Bölüm 7: Bilinmeyen Korku
“Ünlü Detektif yeteneği… Fena değil. Bu bir gizem oyunu
olsaydı, yenilmez biri haline gelmez miydin? Lafı geçmişken, buraya gelmeden önce gizem
oyununa benzer bir şey oynamıştım. Doğru hatırlıyorsam, bir panda vardı…”
“Onun adı Monokuma, panda değil.”
Bir pandanın gözü nasıl kırmızı olabilir…
“Doğru doğru, adı buydu.”
Aliyah aniden anlamışa benzer bir ifade takındı.
“Haaaa…”
Çaresizce, ona baktım.
“Sende araştırmaya yardım edemez misin? Tek bir tane bile
araştırmada işe yarayacak yeteneğin yok mu?”

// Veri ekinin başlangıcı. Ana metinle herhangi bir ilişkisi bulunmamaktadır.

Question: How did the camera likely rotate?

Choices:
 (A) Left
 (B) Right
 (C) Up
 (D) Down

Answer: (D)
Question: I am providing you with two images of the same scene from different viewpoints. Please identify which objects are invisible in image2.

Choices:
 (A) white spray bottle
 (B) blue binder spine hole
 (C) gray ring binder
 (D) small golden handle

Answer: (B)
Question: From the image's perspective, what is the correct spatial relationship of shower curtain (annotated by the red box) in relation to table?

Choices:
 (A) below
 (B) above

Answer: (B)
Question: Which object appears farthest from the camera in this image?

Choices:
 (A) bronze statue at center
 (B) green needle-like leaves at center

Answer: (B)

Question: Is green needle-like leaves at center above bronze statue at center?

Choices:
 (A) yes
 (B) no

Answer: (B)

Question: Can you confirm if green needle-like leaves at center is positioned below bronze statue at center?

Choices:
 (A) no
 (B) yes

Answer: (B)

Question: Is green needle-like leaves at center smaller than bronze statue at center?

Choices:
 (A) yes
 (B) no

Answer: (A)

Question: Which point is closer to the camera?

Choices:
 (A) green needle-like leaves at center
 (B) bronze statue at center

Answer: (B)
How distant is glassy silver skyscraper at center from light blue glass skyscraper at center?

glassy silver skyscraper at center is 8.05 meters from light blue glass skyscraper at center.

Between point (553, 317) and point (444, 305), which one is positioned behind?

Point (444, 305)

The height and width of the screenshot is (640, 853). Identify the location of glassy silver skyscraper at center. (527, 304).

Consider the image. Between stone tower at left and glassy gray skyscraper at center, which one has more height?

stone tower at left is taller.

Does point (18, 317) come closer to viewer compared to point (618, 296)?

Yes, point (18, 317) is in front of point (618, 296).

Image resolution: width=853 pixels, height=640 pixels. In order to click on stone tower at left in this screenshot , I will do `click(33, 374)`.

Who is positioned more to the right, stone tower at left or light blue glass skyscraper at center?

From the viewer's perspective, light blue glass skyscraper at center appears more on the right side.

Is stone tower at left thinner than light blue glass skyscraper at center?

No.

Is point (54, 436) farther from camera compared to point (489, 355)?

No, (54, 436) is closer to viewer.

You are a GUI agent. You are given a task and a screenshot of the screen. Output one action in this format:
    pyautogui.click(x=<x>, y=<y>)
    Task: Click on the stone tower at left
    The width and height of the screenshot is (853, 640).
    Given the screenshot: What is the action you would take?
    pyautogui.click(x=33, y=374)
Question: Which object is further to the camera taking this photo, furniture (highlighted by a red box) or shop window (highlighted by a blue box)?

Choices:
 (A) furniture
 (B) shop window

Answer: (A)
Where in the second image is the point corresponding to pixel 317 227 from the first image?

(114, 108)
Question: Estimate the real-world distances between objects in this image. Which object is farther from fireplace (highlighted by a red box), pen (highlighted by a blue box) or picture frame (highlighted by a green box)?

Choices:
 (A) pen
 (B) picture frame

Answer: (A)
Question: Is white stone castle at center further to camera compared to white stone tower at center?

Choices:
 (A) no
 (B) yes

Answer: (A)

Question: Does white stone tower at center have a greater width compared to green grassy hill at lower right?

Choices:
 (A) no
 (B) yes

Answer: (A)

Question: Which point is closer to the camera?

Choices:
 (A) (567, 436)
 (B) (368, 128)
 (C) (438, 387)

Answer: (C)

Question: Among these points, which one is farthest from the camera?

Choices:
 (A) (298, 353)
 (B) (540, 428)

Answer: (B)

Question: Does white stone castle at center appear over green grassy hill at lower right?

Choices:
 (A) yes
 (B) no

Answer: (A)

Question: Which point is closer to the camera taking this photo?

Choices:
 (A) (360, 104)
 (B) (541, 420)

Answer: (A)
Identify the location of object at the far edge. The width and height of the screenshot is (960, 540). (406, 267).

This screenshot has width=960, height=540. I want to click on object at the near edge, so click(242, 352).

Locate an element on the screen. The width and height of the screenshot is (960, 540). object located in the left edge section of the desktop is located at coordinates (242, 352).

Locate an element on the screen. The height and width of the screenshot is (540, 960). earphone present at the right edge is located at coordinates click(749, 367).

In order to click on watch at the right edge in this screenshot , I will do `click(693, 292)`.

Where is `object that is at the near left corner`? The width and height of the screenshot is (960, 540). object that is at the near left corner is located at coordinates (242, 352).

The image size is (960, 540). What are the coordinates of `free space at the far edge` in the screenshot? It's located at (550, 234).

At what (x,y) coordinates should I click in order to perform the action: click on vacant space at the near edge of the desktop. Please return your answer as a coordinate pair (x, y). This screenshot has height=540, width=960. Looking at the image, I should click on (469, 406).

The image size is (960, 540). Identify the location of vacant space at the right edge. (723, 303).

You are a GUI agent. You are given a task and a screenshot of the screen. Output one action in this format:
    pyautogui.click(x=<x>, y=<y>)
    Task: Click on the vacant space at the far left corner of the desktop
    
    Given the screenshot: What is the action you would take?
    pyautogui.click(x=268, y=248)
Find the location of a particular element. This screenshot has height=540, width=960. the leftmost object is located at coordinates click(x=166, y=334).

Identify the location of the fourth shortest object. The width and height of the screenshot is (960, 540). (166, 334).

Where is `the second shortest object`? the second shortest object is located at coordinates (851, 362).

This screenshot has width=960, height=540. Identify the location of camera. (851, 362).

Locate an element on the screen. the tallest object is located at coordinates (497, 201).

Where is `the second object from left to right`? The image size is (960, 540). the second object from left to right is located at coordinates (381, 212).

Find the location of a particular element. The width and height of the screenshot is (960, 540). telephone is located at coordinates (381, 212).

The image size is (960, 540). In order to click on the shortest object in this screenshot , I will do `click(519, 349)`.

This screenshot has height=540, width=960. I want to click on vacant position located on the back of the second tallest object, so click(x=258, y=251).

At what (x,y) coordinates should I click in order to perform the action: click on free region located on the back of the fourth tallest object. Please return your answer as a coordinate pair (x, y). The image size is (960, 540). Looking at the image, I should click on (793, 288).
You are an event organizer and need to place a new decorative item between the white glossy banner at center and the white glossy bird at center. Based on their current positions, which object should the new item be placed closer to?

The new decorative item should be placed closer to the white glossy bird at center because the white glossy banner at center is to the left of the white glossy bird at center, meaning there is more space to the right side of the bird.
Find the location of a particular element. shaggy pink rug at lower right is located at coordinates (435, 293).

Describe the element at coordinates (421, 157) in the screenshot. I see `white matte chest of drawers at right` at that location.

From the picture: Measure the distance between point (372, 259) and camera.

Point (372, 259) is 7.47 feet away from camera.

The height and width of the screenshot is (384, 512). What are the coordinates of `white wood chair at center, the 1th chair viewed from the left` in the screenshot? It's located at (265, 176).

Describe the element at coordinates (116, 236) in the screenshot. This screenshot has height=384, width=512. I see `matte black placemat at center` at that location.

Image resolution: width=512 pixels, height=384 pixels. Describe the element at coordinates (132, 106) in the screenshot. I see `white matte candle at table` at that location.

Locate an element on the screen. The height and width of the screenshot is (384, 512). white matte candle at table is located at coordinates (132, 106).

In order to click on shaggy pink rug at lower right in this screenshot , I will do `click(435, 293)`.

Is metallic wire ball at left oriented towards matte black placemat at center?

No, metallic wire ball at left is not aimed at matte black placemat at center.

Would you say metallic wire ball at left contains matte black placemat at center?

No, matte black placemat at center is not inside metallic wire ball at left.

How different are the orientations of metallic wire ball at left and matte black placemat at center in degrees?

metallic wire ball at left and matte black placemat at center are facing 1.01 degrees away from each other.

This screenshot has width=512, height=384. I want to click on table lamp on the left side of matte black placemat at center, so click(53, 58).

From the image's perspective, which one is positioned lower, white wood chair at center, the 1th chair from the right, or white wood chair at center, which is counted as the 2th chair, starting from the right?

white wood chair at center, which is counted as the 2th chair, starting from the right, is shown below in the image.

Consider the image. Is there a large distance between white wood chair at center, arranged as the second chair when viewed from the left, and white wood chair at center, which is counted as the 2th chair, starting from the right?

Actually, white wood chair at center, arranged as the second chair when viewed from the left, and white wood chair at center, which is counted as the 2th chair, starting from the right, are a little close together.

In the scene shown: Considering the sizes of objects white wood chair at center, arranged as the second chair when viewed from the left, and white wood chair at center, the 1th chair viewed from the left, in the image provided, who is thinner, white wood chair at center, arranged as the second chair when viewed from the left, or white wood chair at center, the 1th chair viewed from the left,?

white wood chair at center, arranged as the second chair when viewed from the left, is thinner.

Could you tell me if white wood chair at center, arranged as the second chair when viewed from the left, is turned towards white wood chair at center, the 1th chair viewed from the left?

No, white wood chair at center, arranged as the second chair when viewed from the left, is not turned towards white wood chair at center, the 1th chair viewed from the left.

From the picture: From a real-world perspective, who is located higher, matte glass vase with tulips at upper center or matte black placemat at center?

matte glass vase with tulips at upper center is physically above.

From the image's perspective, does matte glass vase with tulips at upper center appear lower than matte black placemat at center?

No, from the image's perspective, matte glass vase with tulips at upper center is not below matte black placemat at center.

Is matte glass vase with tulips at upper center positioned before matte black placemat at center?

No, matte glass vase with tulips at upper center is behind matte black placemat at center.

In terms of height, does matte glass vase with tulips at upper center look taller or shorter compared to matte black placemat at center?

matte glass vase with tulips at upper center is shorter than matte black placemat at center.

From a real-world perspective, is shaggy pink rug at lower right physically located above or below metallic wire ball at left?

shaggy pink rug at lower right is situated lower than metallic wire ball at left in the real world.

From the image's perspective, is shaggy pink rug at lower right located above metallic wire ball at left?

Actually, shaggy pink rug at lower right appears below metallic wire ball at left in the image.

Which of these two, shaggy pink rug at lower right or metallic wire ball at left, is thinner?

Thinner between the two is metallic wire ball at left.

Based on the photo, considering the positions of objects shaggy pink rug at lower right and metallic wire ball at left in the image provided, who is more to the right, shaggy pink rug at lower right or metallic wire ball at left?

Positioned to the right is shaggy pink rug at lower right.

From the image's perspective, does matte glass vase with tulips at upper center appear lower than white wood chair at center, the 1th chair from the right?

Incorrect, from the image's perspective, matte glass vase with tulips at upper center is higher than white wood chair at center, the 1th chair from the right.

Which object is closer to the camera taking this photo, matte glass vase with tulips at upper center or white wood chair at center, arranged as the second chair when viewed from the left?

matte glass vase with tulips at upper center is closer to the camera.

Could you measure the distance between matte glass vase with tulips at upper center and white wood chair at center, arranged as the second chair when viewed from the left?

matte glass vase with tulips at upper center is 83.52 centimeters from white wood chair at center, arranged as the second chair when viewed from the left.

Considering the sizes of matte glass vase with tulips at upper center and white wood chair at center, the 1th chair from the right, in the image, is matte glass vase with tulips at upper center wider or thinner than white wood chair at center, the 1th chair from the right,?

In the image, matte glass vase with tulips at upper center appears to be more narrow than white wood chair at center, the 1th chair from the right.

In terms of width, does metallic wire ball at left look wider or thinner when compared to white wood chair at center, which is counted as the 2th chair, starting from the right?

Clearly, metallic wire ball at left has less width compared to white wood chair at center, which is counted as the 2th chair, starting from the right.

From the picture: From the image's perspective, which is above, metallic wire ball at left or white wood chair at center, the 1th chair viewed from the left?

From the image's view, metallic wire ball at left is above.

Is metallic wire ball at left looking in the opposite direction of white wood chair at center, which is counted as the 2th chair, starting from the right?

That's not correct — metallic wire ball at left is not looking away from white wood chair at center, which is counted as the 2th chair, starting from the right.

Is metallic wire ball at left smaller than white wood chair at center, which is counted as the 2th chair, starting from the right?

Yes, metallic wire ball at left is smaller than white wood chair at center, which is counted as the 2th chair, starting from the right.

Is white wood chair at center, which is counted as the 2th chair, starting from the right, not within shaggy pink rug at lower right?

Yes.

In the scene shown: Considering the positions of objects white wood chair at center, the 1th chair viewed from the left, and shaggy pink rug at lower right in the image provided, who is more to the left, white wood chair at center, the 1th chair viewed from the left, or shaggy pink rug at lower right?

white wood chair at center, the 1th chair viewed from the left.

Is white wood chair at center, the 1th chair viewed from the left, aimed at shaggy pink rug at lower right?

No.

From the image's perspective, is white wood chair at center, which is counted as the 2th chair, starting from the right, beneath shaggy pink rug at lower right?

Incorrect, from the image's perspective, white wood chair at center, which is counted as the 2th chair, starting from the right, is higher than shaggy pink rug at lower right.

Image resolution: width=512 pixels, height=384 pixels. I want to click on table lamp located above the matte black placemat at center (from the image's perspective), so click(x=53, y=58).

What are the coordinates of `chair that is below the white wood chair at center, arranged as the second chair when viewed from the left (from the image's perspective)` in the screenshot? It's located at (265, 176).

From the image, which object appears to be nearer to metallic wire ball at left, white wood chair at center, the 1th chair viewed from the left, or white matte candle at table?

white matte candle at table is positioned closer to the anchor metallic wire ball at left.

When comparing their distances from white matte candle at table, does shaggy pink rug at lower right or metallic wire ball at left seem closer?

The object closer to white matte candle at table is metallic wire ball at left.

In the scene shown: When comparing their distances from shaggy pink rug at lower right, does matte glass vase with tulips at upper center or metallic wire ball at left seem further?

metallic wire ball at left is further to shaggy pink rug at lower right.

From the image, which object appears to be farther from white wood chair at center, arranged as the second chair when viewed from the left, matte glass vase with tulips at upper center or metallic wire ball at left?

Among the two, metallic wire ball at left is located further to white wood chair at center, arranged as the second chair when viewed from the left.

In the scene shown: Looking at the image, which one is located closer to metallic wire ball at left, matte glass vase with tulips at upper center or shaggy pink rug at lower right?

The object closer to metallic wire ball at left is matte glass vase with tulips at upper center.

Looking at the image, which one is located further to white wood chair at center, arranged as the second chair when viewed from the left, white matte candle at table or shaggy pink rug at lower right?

“Doğru, tek bir tane bile yok. Seçtiğim tüm yetenekler
ofansif.”
Neden bunu böbürlenerek söylüyorsun?
“Haaa…. Biliyordum.”
“Ne yani! Bunda bir sorun mu var?”
“…Hiç olmasa da, bu puan harcamada çok uç bir şey. Eğer
kontrol-tipi Büyücüyle karşılaşırsan, ne yapmayı düşünüyorsun? Misal, hızını
yarıya düşürürsem, sen daha bana ulaşamadan seni yenebilirim.”
“Hmph! Zamanı geldiğinde bir şeyler düşünürüm.
Senin kaygısız kişiliğin gerçekten endişe verici.
“Tamam tamam, şimdilik, bu baygınlık olayının kaynağını
netleştirmenin bir yolunu bulalım. Bu durumda uzman değilim, ve işte aynı
sebepten gizem oyunları oynamıyorum.”
“Şahsen ben, genelde kullanılabilir rehberlere bakarım.”
“Bunun için böbürlenmesen nasıl olur?”
“Olmaz, çünkü çok gururluyum.”
“Aman tanrım, neden sadece senin gibi bir partnerim olmak zorunda
ki…”
45 derece döndürerek gökyüzüne bakmaktan kendimi alamadım, ve
bu adaletsiz dünyaya haykırdım.
“Hah? Bu hanımın partnerin olmasından memnun değil misin?”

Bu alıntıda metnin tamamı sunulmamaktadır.